Gigi berlubang adalah kondisi gigi yang rusak akibat terkikisnya lapisan terluar gigi (enamel). Kondisi ini disebabkan oleh penumpukan bakteri di mulut akibat sering mengonsumsi makanan manis dan tidak menjaga kebersihan mulut.

Gigi berlubang merupakan keluhan pada gigi yang umum terjadi, baik pada orang dewasa maupun anak-anak. Kondisi ini sulit terdeteksi karena umumnya tidak menimbulkan nyeri di awal. Oleh sebab itu, pemeriksaan gigi perlu dilakukan secara berkala.

Gigi Berlubang - Alodokter

Gigi berlubang yang tidak segera diatasi dapat berkembang menjadi semakin besar. Hal ini dapat meningkatkan risiko terjadinya masalah gigi yang lain, seperti infeksi dan gigi tanggal.
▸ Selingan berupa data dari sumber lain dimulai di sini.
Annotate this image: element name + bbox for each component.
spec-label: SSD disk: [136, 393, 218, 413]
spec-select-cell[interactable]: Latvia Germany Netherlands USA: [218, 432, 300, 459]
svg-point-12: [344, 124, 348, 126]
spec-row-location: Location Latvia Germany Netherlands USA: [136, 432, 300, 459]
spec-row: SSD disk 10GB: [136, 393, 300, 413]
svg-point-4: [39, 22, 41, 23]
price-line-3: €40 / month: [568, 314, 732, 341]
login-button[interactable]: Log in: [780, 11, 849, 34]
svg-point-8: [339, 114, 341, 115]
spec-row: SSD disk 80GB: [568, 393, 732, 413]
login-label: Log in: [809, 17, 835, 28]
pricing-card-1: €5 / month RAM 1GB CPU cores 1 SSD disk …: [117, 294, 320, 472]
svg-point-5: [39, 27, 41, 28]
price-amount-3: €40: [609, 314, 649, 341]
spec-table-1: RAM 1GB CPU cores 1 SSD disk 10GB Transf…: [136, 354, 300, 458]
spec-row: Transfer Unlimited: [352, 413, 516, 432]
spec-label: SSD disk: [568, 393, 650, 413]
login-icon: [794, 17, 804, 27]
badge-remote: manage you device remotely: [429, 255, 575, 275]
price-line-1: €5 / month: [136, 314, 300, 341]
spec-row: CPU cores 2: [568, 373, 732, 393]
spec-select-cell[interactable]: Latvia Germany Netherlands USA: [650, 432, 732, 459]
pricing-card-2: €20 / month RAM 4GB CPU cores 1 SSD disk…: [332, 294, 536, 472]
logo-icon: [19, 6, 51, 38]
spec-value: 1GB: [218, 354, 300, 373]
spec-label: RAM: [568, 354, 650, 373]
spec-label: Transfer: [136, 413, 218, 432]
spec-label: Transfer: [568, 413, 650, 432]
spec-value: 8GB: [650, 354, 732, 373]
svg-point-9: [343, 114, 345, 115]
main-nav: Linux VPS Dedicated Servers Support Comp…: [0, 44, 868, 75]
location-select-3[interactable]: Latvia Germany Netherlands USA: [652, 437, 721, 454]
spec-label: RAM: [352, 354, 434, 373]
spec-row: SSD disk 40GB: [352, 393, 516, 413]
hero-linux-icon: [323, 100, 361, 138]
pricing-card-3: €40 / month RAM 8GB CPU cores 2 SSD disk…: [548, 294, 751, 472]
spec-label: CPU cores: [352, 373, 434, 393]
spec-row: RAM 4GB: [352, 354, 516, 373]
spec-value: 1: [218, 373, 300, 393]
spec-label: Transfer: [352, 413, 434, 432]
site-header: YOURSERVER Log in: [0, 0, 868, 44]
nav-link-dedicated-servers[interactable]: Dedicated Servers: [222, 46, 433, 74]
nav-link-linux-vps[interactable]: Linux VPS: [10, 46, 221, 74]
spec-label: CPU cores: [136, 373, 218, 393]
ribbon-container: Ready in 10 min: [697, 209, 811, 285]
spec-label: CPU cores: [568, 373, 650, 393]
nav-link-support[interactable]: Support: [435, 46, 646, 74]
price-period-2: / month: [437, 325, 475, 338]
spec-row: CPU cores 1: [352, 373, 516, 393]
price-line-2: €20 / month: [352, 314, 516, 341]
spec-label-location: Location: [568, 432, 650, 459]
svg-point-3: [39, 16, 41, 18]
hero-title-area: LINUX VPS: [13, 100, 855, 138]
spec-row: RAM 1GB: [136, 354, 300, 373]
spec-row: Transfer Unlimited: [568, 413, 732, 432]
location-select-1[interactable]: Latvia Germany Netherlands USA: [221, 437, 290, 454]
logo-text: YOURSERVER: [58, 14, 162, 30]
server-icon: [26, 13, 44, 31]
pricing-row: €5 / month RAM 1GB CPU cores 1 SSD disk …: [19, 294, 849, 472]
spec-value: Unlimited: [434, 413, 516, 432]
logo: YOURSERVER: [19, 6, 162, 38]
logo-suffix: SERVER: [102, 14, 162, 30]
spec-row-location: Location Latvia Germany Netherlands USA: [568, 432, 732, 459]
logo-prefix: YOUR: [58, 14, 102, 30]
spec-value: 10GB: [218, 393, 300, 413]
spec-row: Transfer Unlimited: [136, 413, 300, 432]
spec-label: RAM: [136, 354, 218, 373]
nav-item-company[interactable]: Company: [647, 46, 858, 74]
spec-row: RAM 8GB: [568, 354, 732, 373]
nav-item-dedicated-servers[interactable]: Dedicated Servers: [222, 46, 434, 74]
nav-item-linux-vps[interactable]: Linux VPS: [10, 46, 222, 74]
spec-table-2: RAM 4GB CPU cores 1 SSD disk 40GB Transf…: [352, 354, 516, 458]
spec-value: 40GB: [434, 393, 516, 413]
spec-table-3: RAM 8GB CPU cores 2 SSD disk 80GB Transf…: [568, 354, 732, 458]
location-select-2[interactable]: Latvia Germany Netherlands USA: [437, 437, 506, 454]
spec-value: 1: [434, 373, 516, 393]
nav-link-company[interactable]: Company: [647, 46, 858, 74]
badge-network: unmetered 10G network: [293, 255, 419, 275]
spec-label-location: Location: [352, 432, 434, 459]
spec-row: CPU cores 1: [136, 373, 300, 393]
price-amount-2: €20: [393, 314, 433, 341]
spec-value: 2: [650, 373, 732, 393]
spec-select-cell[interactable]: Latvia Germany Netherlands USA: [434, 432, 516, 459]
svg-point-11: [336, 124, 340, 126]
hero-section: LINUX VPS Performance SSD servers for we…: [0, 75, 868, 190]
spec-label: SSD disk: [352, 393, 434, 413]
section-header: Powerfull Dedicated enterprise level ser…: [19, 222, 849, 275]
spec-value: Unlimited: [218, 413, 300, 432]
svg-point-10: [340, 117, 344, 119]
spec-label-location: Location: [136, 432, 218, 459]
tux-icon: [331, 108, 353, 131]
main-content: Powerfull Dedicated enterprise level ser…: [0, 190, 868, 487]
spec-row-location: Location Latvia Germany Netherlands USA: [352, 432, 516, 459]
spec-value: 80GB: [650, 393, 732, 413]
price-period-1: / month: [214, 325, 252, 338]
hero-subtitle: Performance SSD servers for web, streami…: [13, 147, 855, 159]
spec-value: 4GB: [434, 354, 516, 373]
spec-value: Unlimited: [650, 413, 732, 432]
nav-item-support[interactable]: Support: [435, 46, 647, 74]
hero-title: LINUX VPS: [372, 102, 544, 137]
Penyebab dan Faktor Risiko Gigi Berlubang

Gigi berlubang berawal dari plak yang menempel di gigi. Plak gigi berasal dari sisa makanan yang mengandung gula dan pati. Jika tidak dibersihkan, plak ini akan diubah menjadi asam oleh bakteri alami di dalam mulut.

Asam yang dihasilkan dari plak kemudian secara perlahan mengikis lapisan terluar gigi. Lama-kelamaan, lubang pun terbentuk pada gigi. Jika masih dibiarkan, bakteri dan asam akan masuk lebih dalam sampai ke pulpa gigi, yaitu bagian gigi yang terdiri dari saraf dan pembuluh darah.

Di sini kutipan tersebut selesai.